====== Material to process

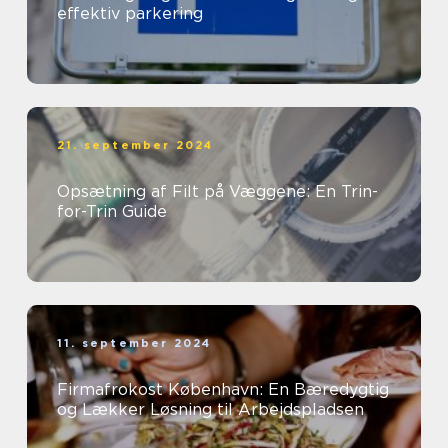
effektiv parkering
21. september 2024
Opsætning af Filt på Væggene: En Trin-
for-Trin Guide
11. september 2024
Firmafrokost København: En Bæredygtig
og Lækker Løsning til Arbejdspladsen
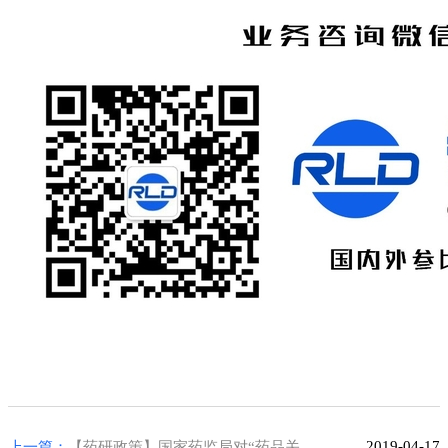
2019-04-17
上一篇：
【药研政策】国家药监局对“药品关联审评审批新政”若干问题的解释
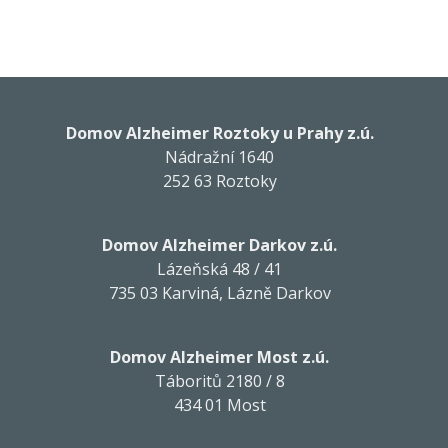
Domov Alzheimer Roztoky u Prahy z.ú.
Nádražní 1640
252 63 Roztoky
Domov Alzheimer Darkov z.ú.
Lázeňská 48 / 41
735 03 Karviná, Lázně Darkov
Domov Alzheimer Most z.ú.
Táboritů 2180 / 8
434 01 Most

============
====== Material to process

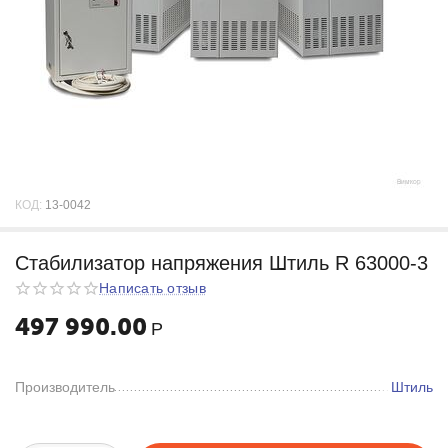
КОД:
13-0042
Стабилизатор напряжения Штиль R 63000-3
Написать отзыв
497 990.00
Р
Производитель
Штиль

============
====== Material to process

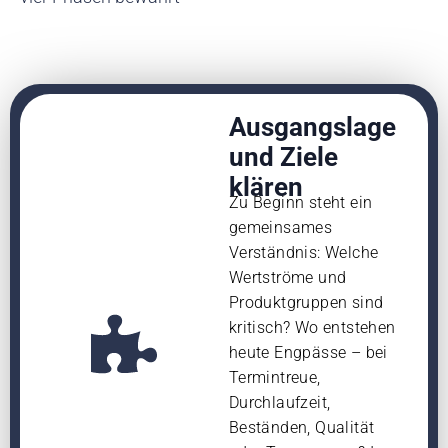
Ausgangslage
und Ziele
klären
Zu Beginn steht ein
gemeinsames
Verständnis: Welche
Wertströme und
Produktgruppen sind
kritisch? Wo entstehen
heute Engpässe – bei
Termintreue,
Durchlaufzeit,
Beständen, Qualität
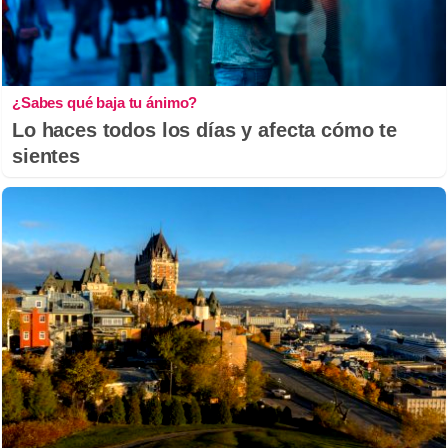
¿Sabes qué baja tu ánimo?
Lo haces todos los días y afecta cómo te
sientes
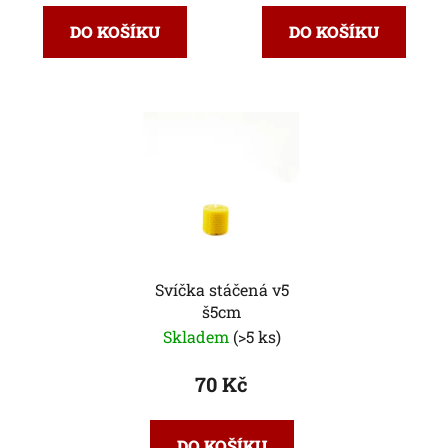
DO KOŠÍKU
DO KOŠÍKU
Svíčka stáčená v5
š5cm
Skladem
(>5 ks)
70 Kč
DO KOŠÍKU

============

# Work to be completed
Scan the material above. Copy each line where "september" occurs.

# Response to the task
21. september 2024
11. september 2024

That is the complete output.